Why would the FTB get any money for the sale of an airplane, my friend wondered. There was just no justification for that open hand because there was no service from the state whatsoever. My friend at that time did not know that the states – all politicians in fact – don’t need that at all. But mostly they keep up the appearances and pretend that they have to collect those taxes to maintain the roads, train our kids and protect us from the boogie man.
But all that was not the case for an airplane: airports are a federal matter – the FAA – taxes on aviation fuel was used to maintain those, no streets or installations of the state were used at all.
So, obviously, my friend tried to get out of the need to pay all that money for nothing. He found out quickly that the neighboring state did not collect sales or use tax. As he had not purchased the plane in his own name but in the name of a trust – turned out to be a good idea – he changed the address of that trust to Oregon and told the FTB to buzz off.
They did not give in so easily and wanted to see documentation showing that the plane had not been customarily be located in their state – they always come up with some interesting wording and rule so that they get their way, right? Faking that documentation was a lot cheaper than three thousand bucks, so my friend did that.
But, hey the government, being what it is, wiped all that off the table and said that they wanted the money anyways. Now the problem with tangible objects is that they can be stolen under the color of law. My friend did not want to take that risk and just sold the plane to another trust in another state without sales or use tax – Nevada. The FTB still tried to place a lien on the plane to get their share the next time the plane was sold, but they ultimately failed.
This is just a story of how somebody beat a random rule by using the fact that the rules are not uniform everywhere.

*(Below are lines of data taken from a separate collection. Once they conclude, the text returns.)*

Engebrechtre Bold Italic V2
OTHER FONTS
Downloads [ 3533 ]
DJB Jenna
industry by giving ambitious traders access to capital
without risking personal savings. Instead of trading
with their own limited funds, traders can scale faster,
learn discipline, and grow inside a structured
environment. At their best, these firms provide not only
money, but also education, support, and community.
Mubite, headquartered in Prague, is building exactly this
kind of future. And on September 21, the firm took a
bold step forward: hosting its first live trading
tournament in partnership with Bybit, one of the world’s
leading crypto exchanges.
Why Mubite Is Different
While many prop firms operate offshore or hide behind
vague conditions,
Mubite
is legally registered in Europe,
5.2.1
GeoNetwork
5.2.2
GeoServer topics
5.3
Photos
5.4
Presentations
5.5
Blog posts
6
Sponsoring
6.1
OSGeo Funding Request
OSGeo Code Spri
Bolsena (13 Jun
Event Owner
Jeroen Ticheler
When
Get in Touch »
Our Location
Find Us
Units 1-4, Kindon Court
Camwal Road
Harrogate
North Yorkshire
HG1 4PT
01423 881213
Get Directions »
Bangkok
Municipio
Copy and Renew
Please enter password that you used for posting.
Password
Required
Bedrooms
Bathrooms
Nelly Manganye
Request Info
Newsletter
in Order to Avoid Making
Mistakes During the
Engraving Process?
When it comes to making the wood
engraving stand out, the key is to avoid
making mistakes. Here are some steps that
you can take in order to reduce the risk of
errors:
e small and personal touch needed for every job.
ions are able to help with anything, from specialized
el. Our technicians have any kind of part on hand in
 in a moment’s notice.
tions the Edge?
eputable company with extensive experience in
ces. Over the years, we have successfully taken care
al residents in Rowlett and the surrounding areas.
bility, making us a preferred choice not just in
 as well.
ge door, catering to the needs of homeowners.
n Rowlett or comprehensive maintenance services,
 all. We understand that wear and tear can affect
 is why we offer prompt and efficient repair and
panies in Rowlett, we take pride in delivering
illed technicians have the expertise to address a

But what should be taken home from this story is the fact that it shows clearly that these rules are random, and that we have to treat them as such. Follow them as little as possible, make it as hard as possible for the perpetrator to enforce them – don’t comply voluntarily, but try not to be hurt by a brutal system that initiates force to get its way.
You wonder where the initiation of force is? Just play through the scenario, had my friend not complied. A lien would have been placed. When the tax would not have been paid for a longer time, the FTB would have foreclosed on their claim, confiscated the plane, sold it and taken whatever they claimed was theirs – without any court involvement. Had my friend tried to protect his property, cops would have come to arrest him and put him away. Had he resisted he would have been shot.
There is no niceness to be expected if you cross the government, make this very clear. So, you are playing with fire if you resist that suppression but we can be successful as some great members of this race have show – Gandhi comes to mind.